Они с Анастасией Петровной обычно приходили из детсада, когда в облицованном грязно-желтым кафелем карусельном помещении было безлюдно и гулко, как в бане. Сережа залезал ногами на блестящую никелем трубу, загибающуюся кверху под прямым углом, вцеплялся руками в верхнее ее колено, возвращающееся к ротору вторым изгибом, и вертелся до упада.
— Ногу не защеми! — волновалась Анастасия Петровна, с тревогой глядя на небольшой зазор между трубой турникета и стеной, куда запросто могла попасть нога или рука Сережи. Наконец он соскакивал и, смеясь, бежал вперед, слегка покачиваясь и заворачивая вправо.
— Видишь, опять голова закружилась! — ворчала она.
— Ничего, пройдет!
Ее работа становилась все беспокойней. Когда год назад ее наняли приглядывать за четырехлетним мальчиком, он показался ей тихим и спокойным малышом, который все время был занят своими игрушками. Хозяин работал начальником смены, здесь же, за углом.

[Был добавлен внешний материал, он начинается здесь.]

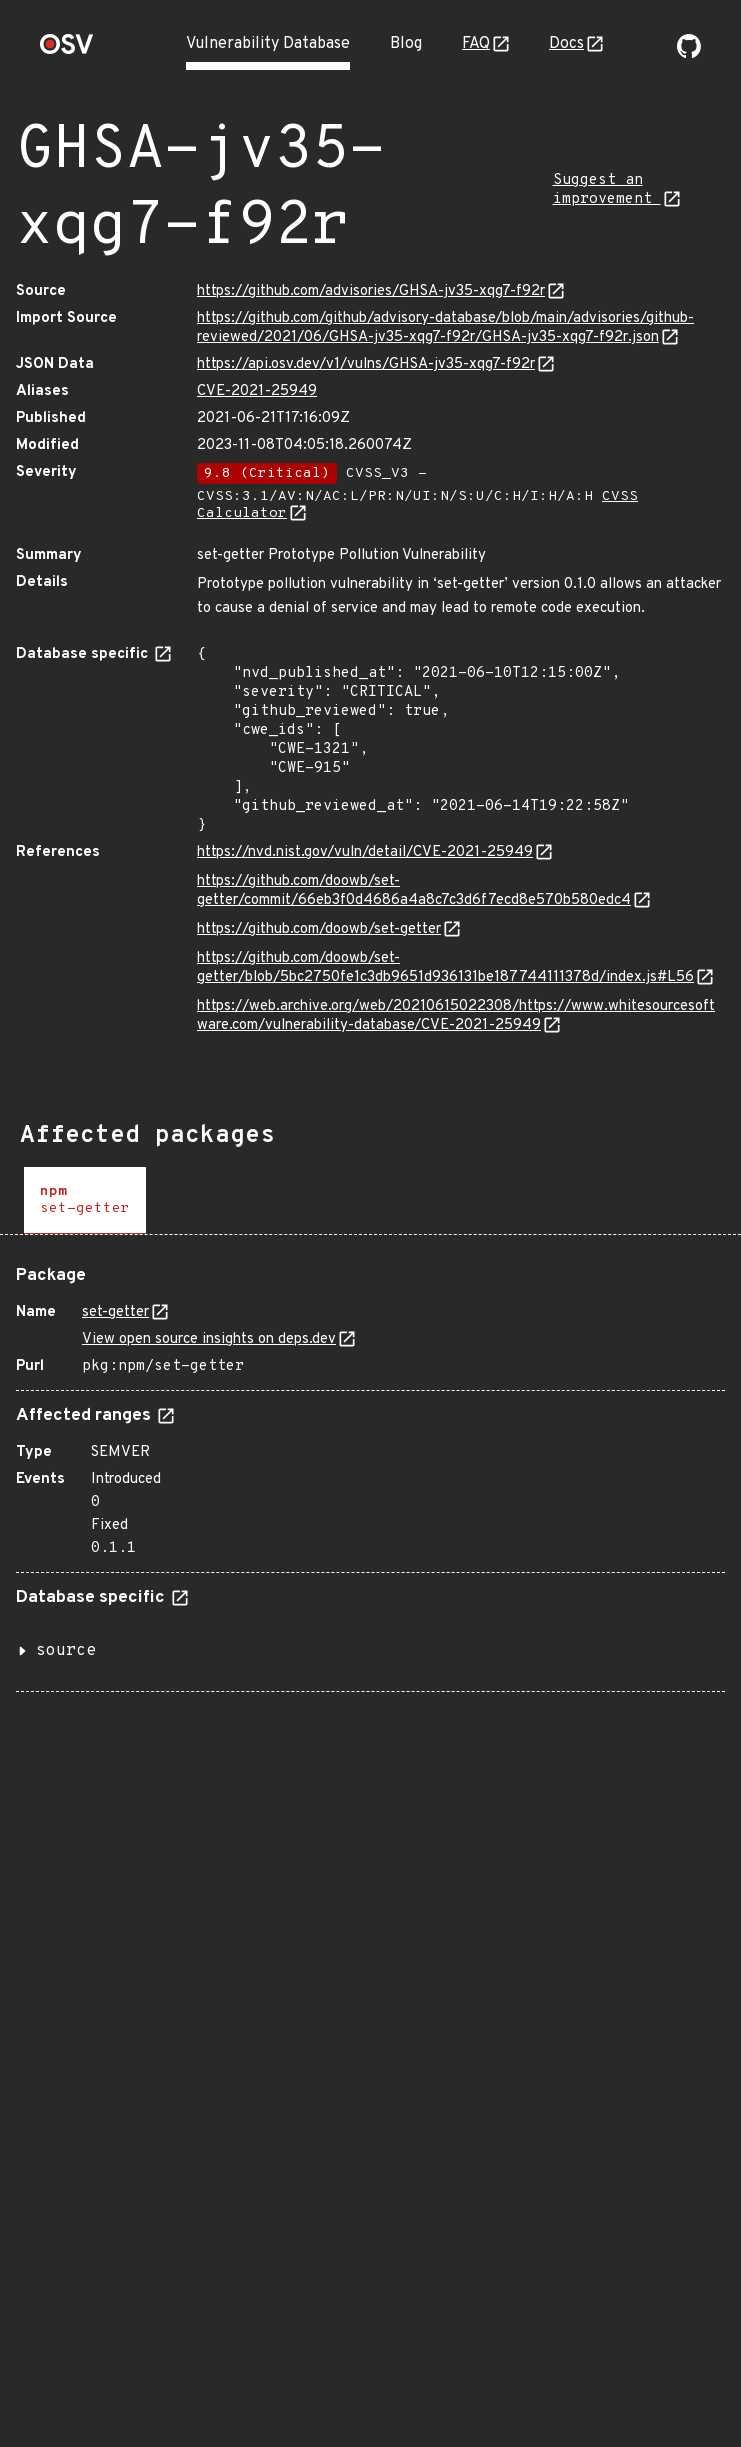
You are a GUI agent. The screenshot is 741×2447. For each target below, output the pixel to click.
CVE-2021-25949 (257, 391)
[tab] (85, 1200)
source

— Мы всегда тут, недалеко, — уговаривала ее тогда хозяйка, — муж в цеху, я в КБ, если что случится, да только что может случиться? Вам только за ребенком приглядеть, из сада его забрать да прибраться.
Анастасия Петровна сомневалась вначале, как она сдюжит все это со своей сухой рукой. Да еще и оказалось, надо пропуск оформлять на предприятие. Только раз провел ее хозяин за проходную в темноватый полуподвал, где жили они в ожидании квартиры прямо рядом с дышащим горячим железом цехом.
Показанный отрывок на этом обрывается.